Abstract
This vignette provides an overview of the r3PG R package functions and options. We provide a working examples that (i) demonstrates the basic functionality and use of the package, (ii) performs a sensitivity analysis and a Bayesian calibration of the model, and (iii) uses the calibrated model to simulate spatial patterns of forest growth across Switzerland.
r3PG
provides an implementation of the Physiological
Processes Predicting Growth (3-PG) model (Landsberg &
Waring, 1997). The r3PG
serves as a flexible and
easy-to-use interface for the 3-PGpjs
(Sands, 2010) and the
3-PGmix
(Forrester & Tang, 2016) models written in
Fortran
. The package, allows for fast and easy interaction
with the model, and Fortran
re-implementation facilitates
computationally intensive sensitivity analysis and calibration. The user
can flexibly switch between various options and submodules to use the
original 3-PGpjs
model version for monospecific, even-aged
and evergreen forests and the 3-PGmix
model, which can also
simulate multi-cohort stands (e.g. mixtures, uneven-aged) that contain
deciduous species.
To demonstrate the basic functionality of the r3PG
R
package, we will perform a simple simulation with the
3-PGmix
model. The central function to run
3-PG
from R is run_3PG
. When called, the
function will:
Before using run_3PG
the user must prepare the input
data as described in the help of run_3PG
. The inputs
include information about site conditions, species initial conditions,
climate data, and parameters (if they need to be modified).
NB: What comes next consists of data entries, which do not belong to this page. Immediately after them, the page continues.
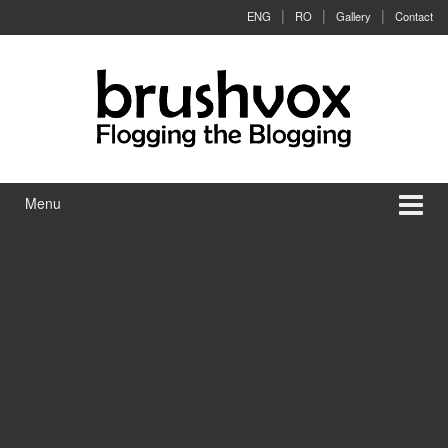
Skip to content
Skip to main menu
ENG
RO
Gallery
Contact
Menu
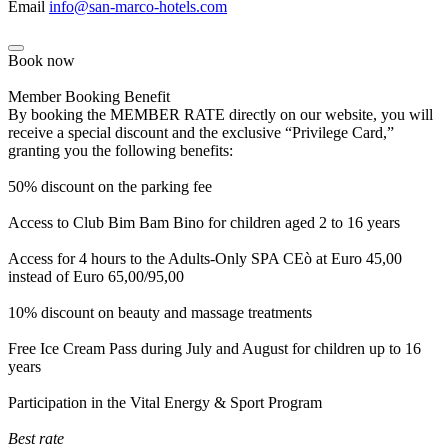
Email
info@san-marco-hotels.com
Book now
Member Booking Benefit
By booking the MEMBER RATE directly on our website, you will
receive a special discount and the exclusive “Privilege Card,”
granting you the following benefits:
50% discount on the parking fee
Access to Club Bim Bam Bino for children aged 2 to 16 years
Access for 4 hours to the Adults-Only SPA CEò at Euro 45,00
instead of Euro 65,00/95,00
10% discount on beauty and massage treatments
Free Ice Cream Pass during July and August for children up to 16
years
Participation in the Vital Energy & Sport Program
Best rate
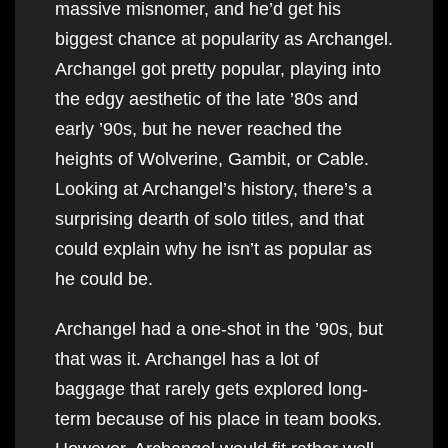
massive misnomer, and he’d get his
biggest chance at popularity as Archangel.
Archangel got pretty popular, playing into
the edgy aesthetic of the late ’80s and
early ’90s, but he never reached the
heights of Wolverine, Gambit, or Cable.
Looking at Archangel’s history, there’s a
surprising dearth of solo titles, and that
could explain why he isn’t as popular as
he could be.
Archangel had a one-shot in the ’90s, but
that was it. Archangel has a lot of
baggage that rarely gets explored long-
term because of his place in team books.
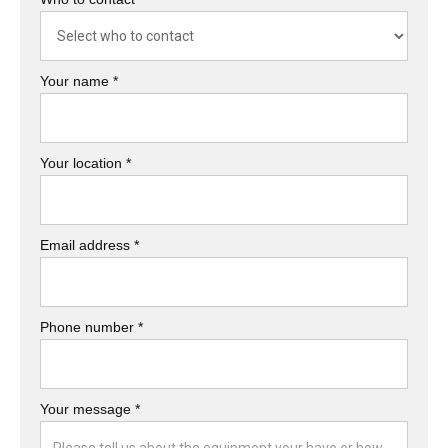
Your name *
Your location *
Email address *
Phone number *
Your message *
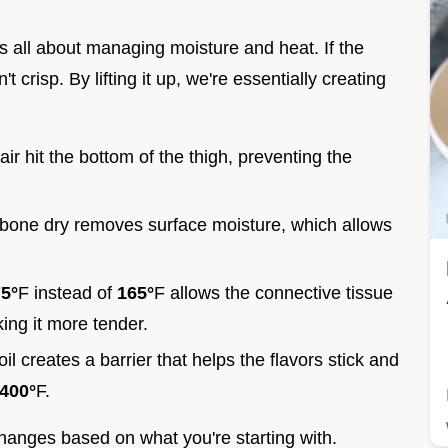
s all about managing moisture and heat. If the
t crisp. By lifting it up, we're essentially creating
 air hit the bottom of the thigh, preventing the
n bone dry removes surface moisture, which allows
5°
F instead of
165°
F allows the connective tissue
ing it more tender.
oil creates a barrier that helps the flavors stick and
400°
F.
changes based on what you're starting with.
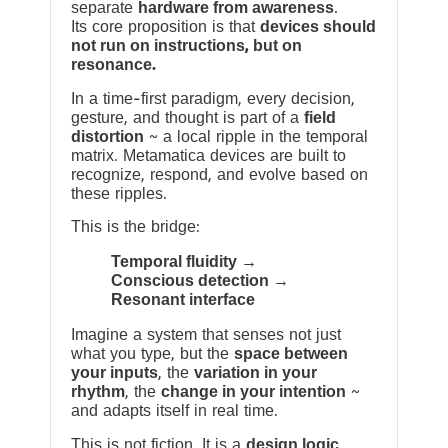
separate
hardware from awareness
.
Its core proposition is that
devices should
not run on instructions, but on
resonance.
In a time-first paradigm, every decision,
gesture, and thought is part of a
field
distortion
~ a local ripple in the temporal
matrix. Metamatica devices are built to
recognize, respond, and evolve based on
these ripples.
This is the bridge:
Temporal fluidity →
Conscious detection →
Resonant interface
Imagine a system that senses not just
what you type, but the
space between
your inputs
, the
variation in your
rhythm
, the
change in your intention
~
and adapts itself in real time.
This is not fiction. It is a
design logic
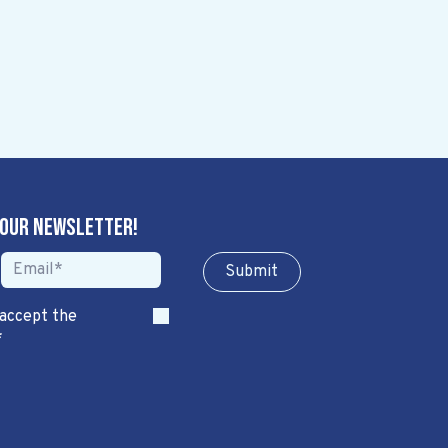
 our newsletter!
Sub​​​​m​​​​it
 accept the
*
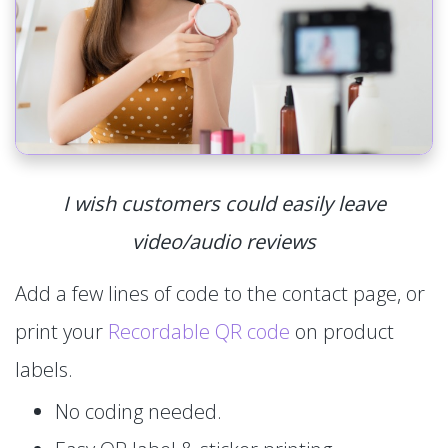
I wish customers could easily leave
video/audio reviews
Add a few lines of code to the contact page, or
print your
Recordable QR code
on product
labels.
No coding needed.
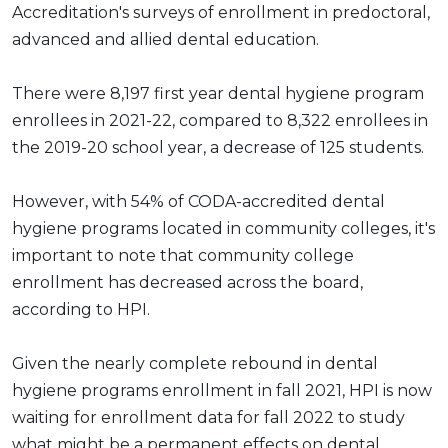
Accreditation's surveys of enrollment in predoctoral,
advanced and allied dental education.
There were 8,197 first year dental hygiene program
enrollees in 2021-22, compared to 8,322 enrollees in
the 2019-20 school year, a decrease of 125 students.
However, with 54% of CODA-accredited dental
hygiene programs located in community colleges, it's
important to note that community college
enrollment has decreased across the board,
according to HPI.
Given the nearly complete rebound in dental
hygiene programs enrollment in fall 2021, HPI is now
waiting for enrollment data for fall 2022 to study
what might be a permanent effects on dental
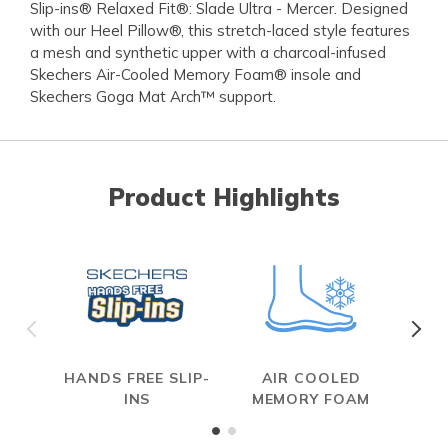
Slip-ins® Relaxed Fit®: Slade Ultra - Mercer. Designed
with our Heel Pillow®, this stretch-laced style features
a mesh and synthetic upper with a charcoal-infused
Skechers Air-Cooled Memory Foam® insole and
Skechers Goga Mat Arch™ support.
Product Highlights
HANDS FREE SLIP-
AIR COOLED
R
INS
MEMORY FOAM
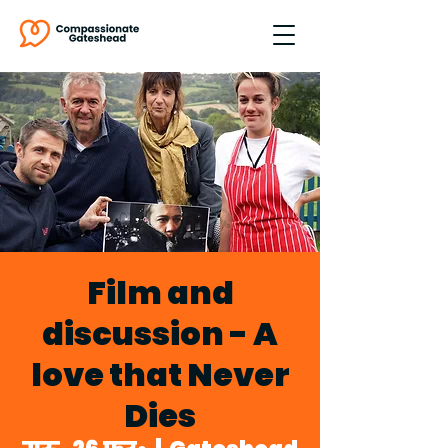
Film and
discussion - A
love that Never
Dies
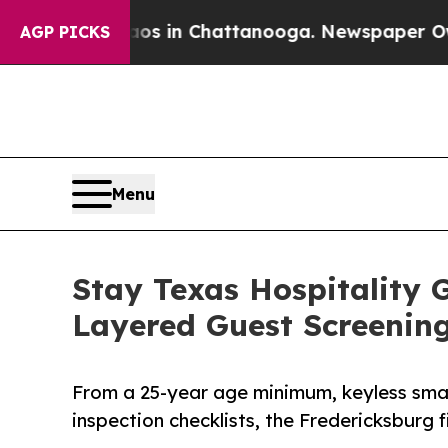
e
Chaos in Chattanooga. Newspaper Owner Calls 
AGP PICKS
Menu
Stay Texas Hospitality 
Layered Guest Screenin
From a 25-year age minimum, keyless sma
inspection checklists, the Fredericksburg f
In this example, we run a simulation for mixed Fagus
sylvatica and Pinus sylvestris stands (Forrester et al.,
2017). The input data are provided as internal data in
r3PG
. You can inspect their structure by exploring, e.g.,
d_site
.
library(r3PG)
library(dplyr)
library(ggplot2)
out_3PG <- run_3PG(
site = d_site,
species = d_species,
climate = d_climate,
thinning = d_thinning,
parameters = d_parameters,
size_dist = d_sizeDist,
settings = list(light_model = 2, transp_model = 2, phys_model = 2,
height_model = 1, correct_bias = 0, calculate_d13c = 0),
check_input = TRUE, df_out = TRUE)
The output of the run_3PG
function can be either a long
format dataframe or a 4-dimentional array where each row corresponds to
one month of simulations, depending on your choice of the variable
df_out
. If setting df_out = T
, the output
will be in the array format, where the first dimension is time, the
second dimension corresponds to species (each column represents one
species), and the third dimension corresponds to variable groups and the
variables themselves. In our simulation above, we set
df_out = T
, which means that our output is in the long
format.
head( out_3PG )
#> date species group variable value
#> 1 2001-01-31 Fagus sylvatica climate tmp_min -1.4669526
#> 2 2001-02-28 Fagus sylvatica climate tmp_min -0.8616548
#> 3 2001-03-31 Fagus sylvatica climate tmp_min 3.8046124
#> 4 2001-04-30 Fagus sylvatica climate tmp_min 2.7947164
#> 5 2001-05-31 Fagus sylvatica climate tmp_min 9.7551870
#> 6 2001-06-30 Fagus sylvatica climate tmp_min 10.0666666
To get information about output variables and their group, please
look at data('i_output')
.
As an example for how to visualize the output, we select six
variables: basal area, dbh, height, stem
biomass, foliage biomass, and root biomass. For
visualization we are using a ggplot
function, which allows
us to visualize all the outputs side-by-side.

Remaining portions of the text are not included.